══ Data excerpts ══

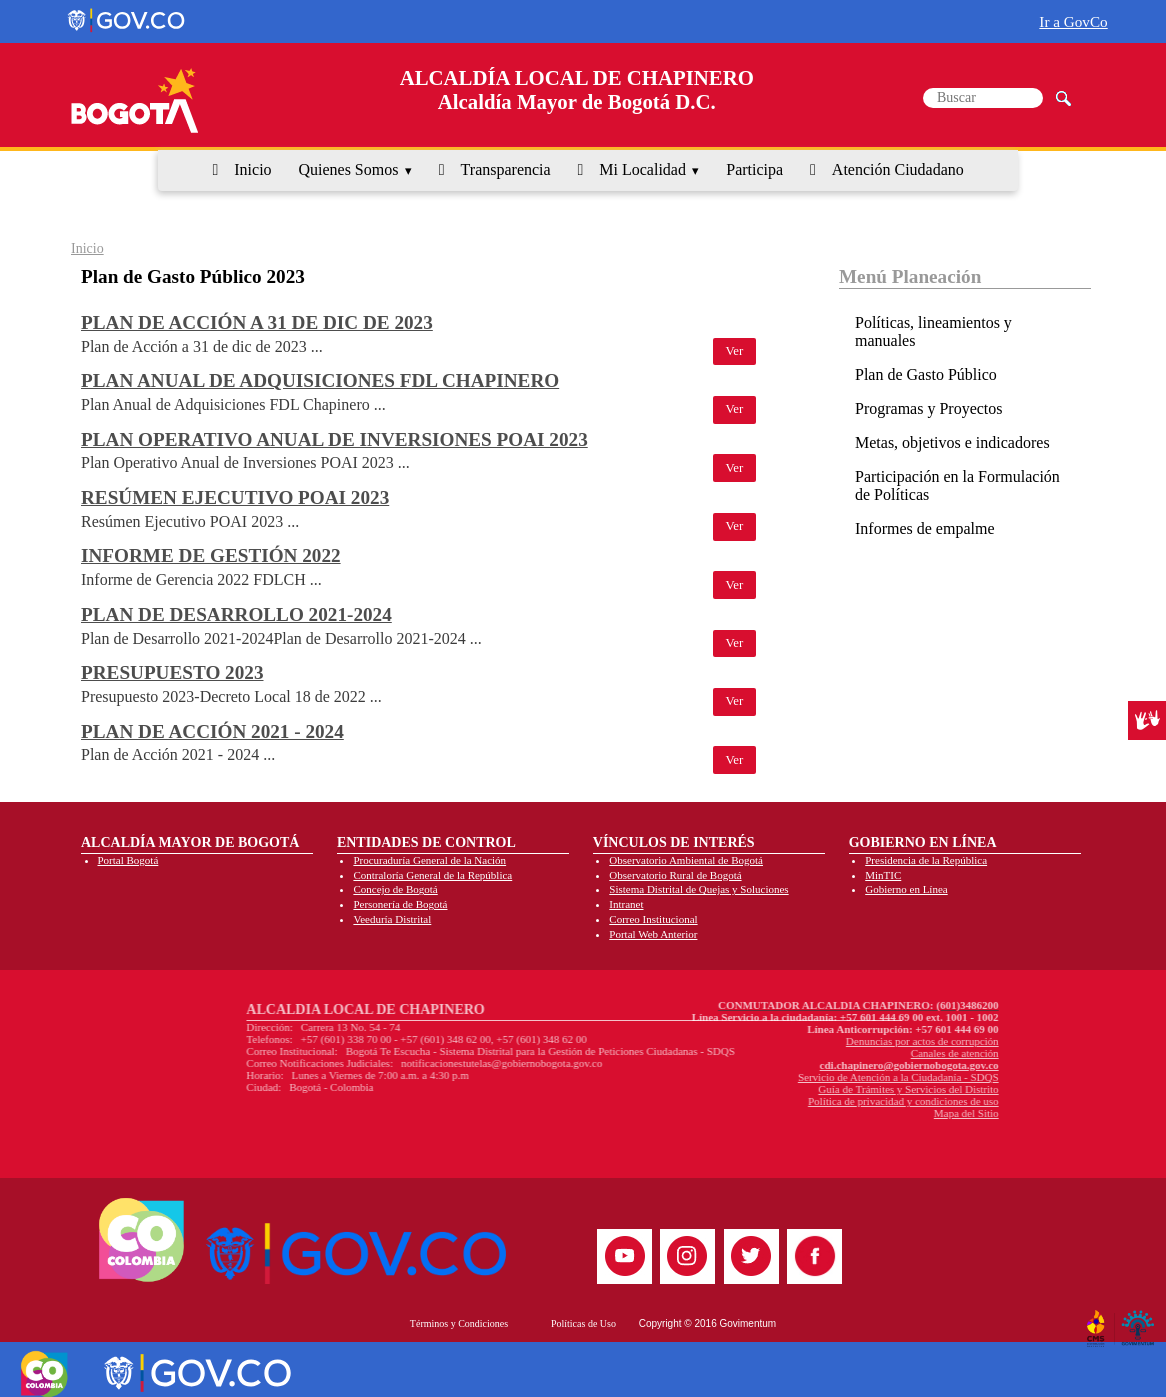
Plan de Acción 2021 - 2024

═══
══ Data excerpts ══

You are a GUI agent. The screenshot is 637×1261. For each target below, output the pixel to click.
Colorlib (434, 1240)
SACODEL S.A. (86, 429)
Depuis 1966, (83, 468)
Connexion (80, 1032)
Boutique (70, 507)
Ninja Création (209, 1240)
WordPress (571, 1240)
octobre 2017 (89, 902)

═══

Instructions to follow :: For the lines above, output exactly those from the line containing "You are a GUI" through the line containing "octobre 2017 (89, 902)", and skip the others.

Result of this task ::
You are a GUI agent. The screenshot is 637×1261. For each target below, output the pixel to click.
Colorlib (434, 1240)
SACODEL S.A. (86, 429)
Depuis 1966, (83, 468)
Connexion (80, 1032)
Boutique (70, 507)
Ninja Création (209, 1240)
WordPress (571, 1240)
octobre 2017 (89, 902)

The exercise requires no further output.